── The data

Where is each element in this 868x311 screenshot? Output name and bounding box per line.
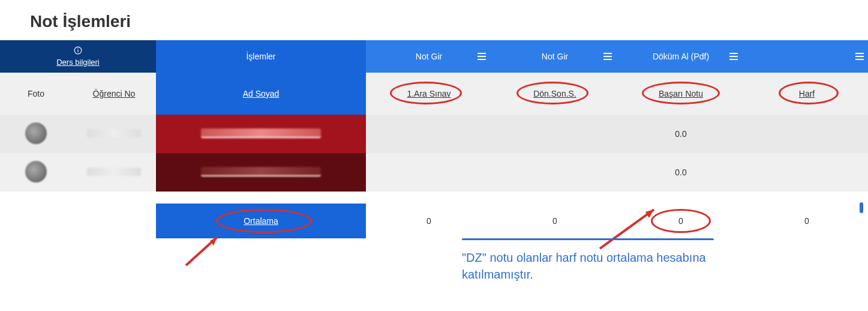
- menu-icon[interactable]: [729, 53, 738, 60]
- svg-rect-10: [729, 56, 738, 57]
- summary-row: Ortalama 0 0 0 0: [0, 204, 868, 238]
- avatar-cell: [0, 153, 72, 192]
- dokum-al-button[interactable]: Döküm Al (Pdf): [618, 40, 744, 73]
- ogrno-cell: [72, 115, 156, 153]
- svg-rect-11: [729, 59, 738, 60]
- table-row: 0.0: [0, 115, 868, 153]
- header-basari-notu[interactable]: Başarı Notu: [618, 73, 744, 115]
- islemler-label: İşlemler: [246, 52, 275, 61]
- annotation-text: "DZ" notu olanlar harf notu ortalama hes…: [462, 249, 714, 283]
- dokum-al-label: Döküm Al (Pdf): [653, 52, 709, 61]
- header-ara-sinav[interactable]: 1.Ara Sınav: [366, 73, 492, 115]
- annotation-arrow: [594, 204, 666, 254]
- islemler-header: İşlemler: [156, 40, 366, 73]
- svg-rect-13: [855, 56, 864, 57]
- redacted-text: [201, 167, 321, 177]
- cell-don-son: [492, 115, 618, 153]
- svg-rect-9: [729, 53, 738, 54]
- grades-table: Ders bilgileri İşlemler Not Gir Not Gir …: [0, 40, 868, 238]
- svg-rect-12: [855, 53, 864, 54]
- cell-don-son: [492, 153, 618, 192]
- not-gir-2-label: Not Gir: [542, 52, 568, 61]
- annotation-underline: [462, 238, 714, 240]
- svg-rect-1: [77, 50, 78, 52]
- menu-icon[interactable]: [855, 53, 864, 60]
- svg-rect-6: [603, 53, 612, 54]
- sum-harf: 0: [744, 204, 868, 238]
- cell-harf: [744, 153, 868, 192]
- header-foto: Foto: [0, 73, 72, 115]
- header-adsoyad[interactable]: Ad Soyad: [156, 73, 366, 115]
- redacted-text: [201, 128, 321, 138]
- annotation-arrow: [180, 232, 234, 271]
- adsoyad-cell[interactable]: [156, 153, 366, 192]
- redacted-text: [87, 168, 141, 176]
- scroll-indicator: [860, 202, 863, 213]
- cell-harf: [744, 115, 868, 153]
- col4-button[interactable]: [744, 40, 868, 73]
- not-gir-1-label: Not Gir: [416, 52, 442, 61]
- menu-icon[interactable]: [603, 53, 612, 60]
- svg-rect-14: [855, 59, 864, 60]
- cell-basari: 0.0: [618, 153, 744, 192]
- not-gir-1-button[interactable]: Not Gir: [366, 40, 492, 73]
- svg-rect-4: [477, 56, 486, 57]
- menu-icon[interactable]: [477, 53, 486, 60]
- ders-bilgileri-button[interactable]: Ders bilgileri: [0, 40, 156, 73]
- ders-bilgileri-label: Ders bilgileri: [56, 58, 100, 67]
- svg-rect-2: [77, 49, 78, 49]
- info-icon: [0, 46, 156, 56]
- sum-ara-sinav: 0: [366, 204, 492, 238]
- avatar-cell: [0, 115, 72, 153]
- header-harf[interactable]: Harf: [744, 73, 868, 115]
- svg-rect-3: [477, 53, 486, 54]
- cell-ara-sinav: [366, 153, 492, 192]
- avatar: [25, 161, 47, 183]
- redacted-text: [87, 129, 141, 137]
- header-don-son[interactable]: Dön.Son.S.: [492, 73, 618, 115]
- avatar: [25, 122, 47, 144]
- not-gir-2-button[interactable]: Not Gir: [492, 40, 618, 73]
- cell-ara-sinav: [366, 115, 492, 153]
- ogrno-cell: [72, 153, 156, 192]
- ortalama-label: Ortalama: [244, 216, 278, 226]
- cell-basari: 0.0: [618, 115, 744, 153]
- svg-rect-5: [477, 59, 486, 60]
- page-title: Not İşlemleri: [0, 0, 868, 40]
- svg-rect-8: [603, 59, 612, 60]
- svg-marker-16: [645, 210, 654, 218]
- svg-rect-7: [603, 56, 612, 57]
- header-ogrno[interactable]: Öğrenci No: [72, 73, 156, 115]
- table-row: 0.0: [0, 153, 868, 192]
- adsoyad-cell[interactable]: [156, 115, 366, 153]
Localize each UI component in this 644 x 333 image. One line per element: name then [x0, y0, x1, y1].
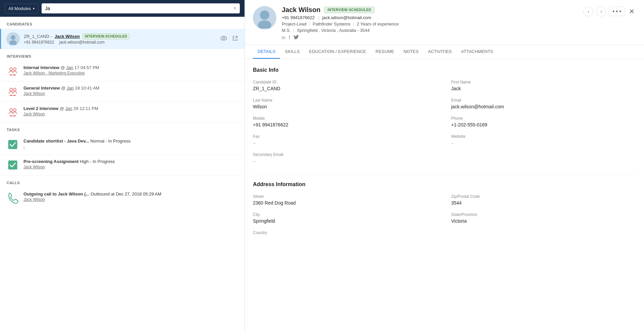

────

## [Exercise]
Of the records above, copy each line that includes "sinav".

## [Output below]
- header-ara-sinav[interactable]: 1.Ara Sınav: [366, 73, 492, 115]
- sum-ara-sinav: 0: [366, 204, 492, 238]
- cell-ara-sinav: [366, 153, 492, 192]
- cell-ara-sinav: [366, 115, 492, 153]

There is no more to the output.